And goodbye No. 1?
Having been travelling in Australia, France and so on, I missed much of the furore about the Government cuts – but am coming across all sorts of implications. Yesterday it was the news that the RAF’s Harriers are to go, something that profoundly upsets my father – for whom No. 1 did a Harrier fly-past last month (see September 19 entries). Not sure whether No. 1 Squadron will go to, but it’s probably too good a brand not to slap on something else that flies.
I loathe much of the defence sector, where levels of corruption tend to be off the scale, as I was reminded when I chaired the Advisory Council of the Export Credits Guarantee Department (ECGD), but we do need to ensure our national security. The question whether we need Harriers to some degree depends for its answer on whether we need to project power into other parts of the world.
History says we shouldn’t be in Iraq, at least in the form that we have been there in recent years, and it says we shouldn’t be in Afghanistan. But the idiocy of the Bush II regime and the complicity of the UK Government mean that we are up to our eyeballs in unwinnable occupations.

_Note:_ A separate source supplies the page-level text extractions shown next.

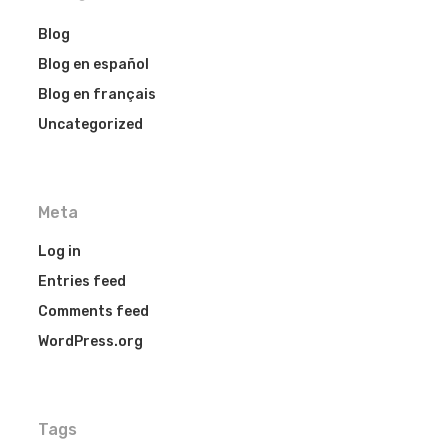
Blog
Blog en español
Blog en français
Uncategorized
Meta
Log in
Entries feed
Comments feed
WordPress.org
Tags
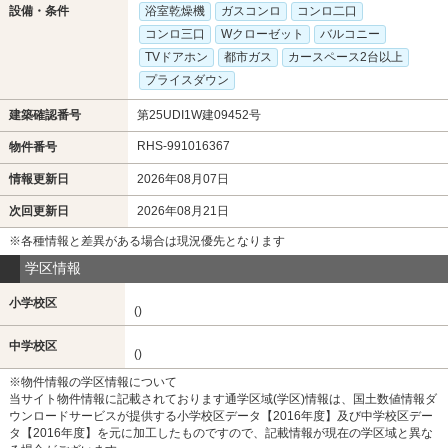
設備・条件
浴室乾燥機
ガスコンロ
コンロ二口
コンロ三口
Wクローゼット
バルコニー
TVドアホン
都市ガス
カースペース2台以上
プライスダウン
建築確認番号
第25UDI1W建09452号
RHS-991016367
物件番号
情報更新日
2026年08月07日
次回更新日
2026年08月21日
※各種情報と差異がある場合は現況優先となります
学区情報
小学校区
()
中学校区
()
※物件情報の学区情報について
当サイト物件情報に記載されております通学区域(学区)情報は、国土数値情報ダ
ウンロードサービスが提供する小学校区データ【2016年度】及び中学校区デー
タ【2016年度】を元に加工したものですので、記載情報が現在の学区域と異な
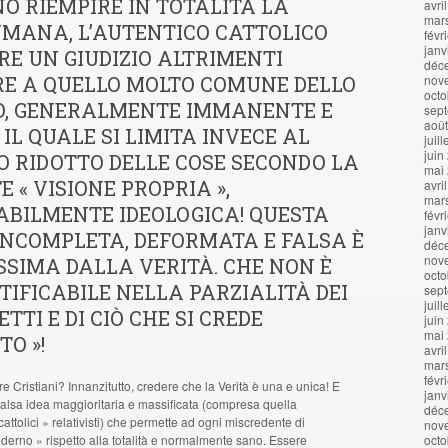
O RIEMPIRE IN TOTALITÀ LA
avri
mar
UMANA, L’AUTENTICO CATTOLICO
févr
janv
E UN GIUDIZIO ALTRIMENTI
déc
RE A QUELLO MOLTO COMUNE DELLO
nov
octo
O, GENERALMENTE IMMANENTE E
sep
aoû
 IL QUALE SI LIMITA INVECE AL
juil
juin
 RIDOTTO DELLE COSE SECONDO LA
mai
E « VISIONE PROPRIA »,
avri
mar
BILMENTE IDEOLOGICA! QUESTA
févr
janv
INCOMPLETA, DEFORMATA E FALSA È
déc
nov
SIMA DALLA VERITÀ. CHE NON È
octo
TIFICABILE NELLA PARZIALITÀ DEI
sep
juil
TTI E DI CIÒ CHE SI CREDE
juin
mai
TO »!
avri
mar
févr
e Cristiani? Innanzitutto, credere che la Verità è una e unica! E
janv
 falsa idea maggioritaria e massificata (compresa quella
déc
attolici » relativisti) che permette ad ogni miscredente di
nov
derno » rispetto alla totalità e normalmente sano. Essere
octo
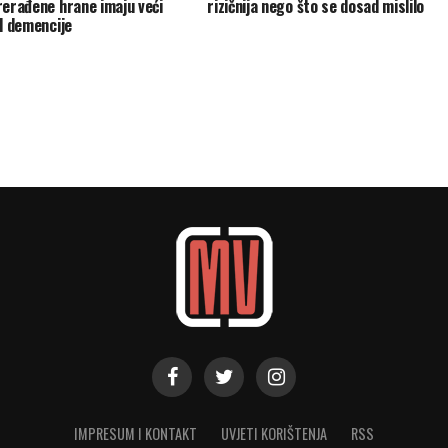
rerađene hrane imaju veći
rizičnija nego što se dosad mislilo
od demencije
IMPRESUM I KONTAKT
UVJETI KORIŠTENJA
RSS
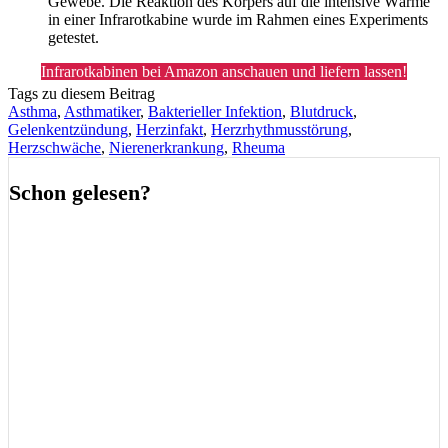
Gewebe. Die Reaktion des Körpers auf die intensive Wärme
in einer Infrarotkabine wurde im Rahmen eines Experiments
getestet.
Infrarotkabinen bei Amazon anschauen und liefern lassen!
Tags zu diesem Beitrag
Asthma
,
Asthmatiker
,
Bakterieller Infektion
,
Blutdruck
,
Gelenkentzündung
,
Herzinfakt
,
Herzrhythmusstörung
,
Herzschwäche
,
Nierenerkrankung
,
Rheuma
Schon gelesen?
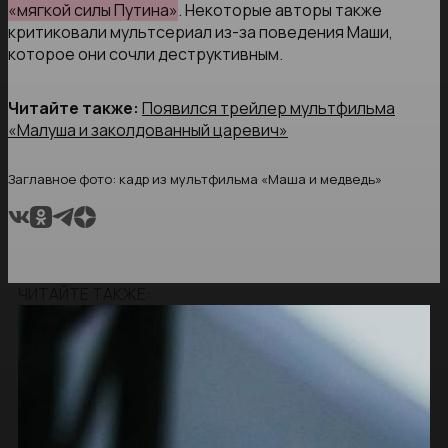
«мягкой силы Путина»
. Некоторые авторы также
критиковали мультсериал из-за поведения Маши,
которое они сочли деструктивным.
Читайте также:
Появился трейлер мультфильма
«Малуша и заколдованный царевич»
Заглавное фото: кадр из мультфильма «Маша и медведь»
ЧИТАЙТЕ ТАКЖЕ:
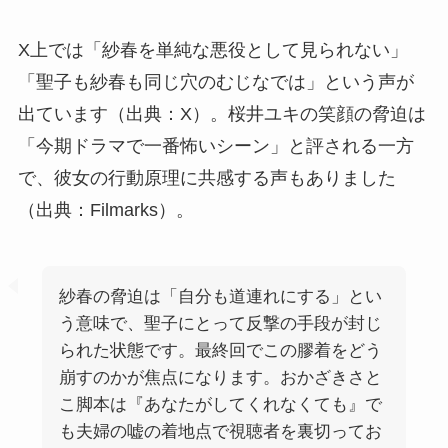
X上では「紗春を単純な悪役として見られない」
「聖子も紗春も同じ穴のむじなでは」という声が
出ています（出典：X）。桜井ユキの笑顔の脅迫は
「今期ドラマで一番怖いシーン」と評される一方
で、彼女の行動原理に共感する声もありました
（出典：Filmarks）。
紗春の脅迫は「自分も道連れにする」とい
う意味で、聖子にとって反撃の手段が封じ
られた状態です。最終回でこの膠着をどう
崩すのかが焦点になります。おかざきさと
こ脚本は『あなたがしてくれなくても』で
も夫婦の嘘の着地点で視聴者を裏切ってお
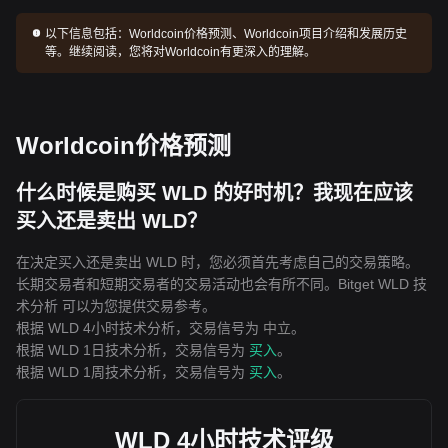
以下信息包括：
Worldcoin价格预测、Worldcoin项目介绍和发展历史
等。继续阅读，您将对Worldcoin有更深入的理解。
Worldcoin价格预测
什么时候是购买 WLD 的好时机？我现在应该
买入还是卖出 WLD？
在决定买入还是卖出 WLD 时，您必须首先考虑自己的交易策略。
长期交易者和短期交易者的交易活动也会有所不同。Bitget WLD 技
术分析 可以为您提供交易参考。
根据 WLD 4小时技术分析，交易信号为
中立
。
根据 WLD 1日技术分析，交易信号为
买入
。
根据 WLD 1周技术分析，交易信号为
买入
。
WLD 4小时技术评级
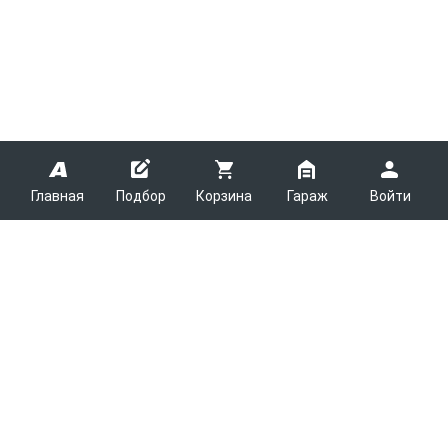
Главная
Подбор
Корзина
Гараж
Войти
ARMTEK
О Компании
Покупателям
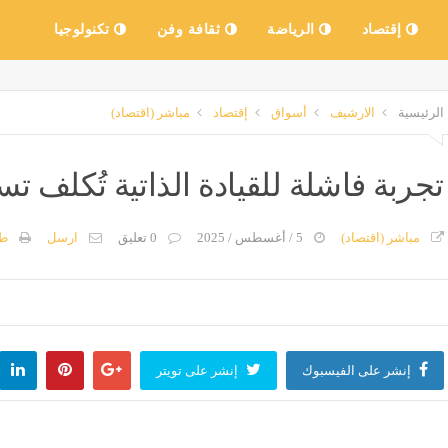
إقتصاد
الرياضة
ثقافة وفن
تكنولوجيا
الرئيسية
الارشيف
أسواق
إقتصاد
مباشر (اقتصاد)
تجربة فاشلة للقيادة الذاتية تُكلف تسلا 68 مليار دو
مباشر (اقتصاد)
5 / أغسطس / 2025
0 تعليق
ارسل
طب
إنشر على الفيسبوك
إنشر على تويتر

One of the horrors of the moment, watching the Republicans and the Tea Party campaign in the US, is to witness the unbelievable dishonesty and self-delusion of the more conservative elements in US society. It’s almost as if they have a national death wish. Can’t help but feel that in the coming century the US is going to follow the UK down the inexorable, increasingly slippery slope to irrelevance.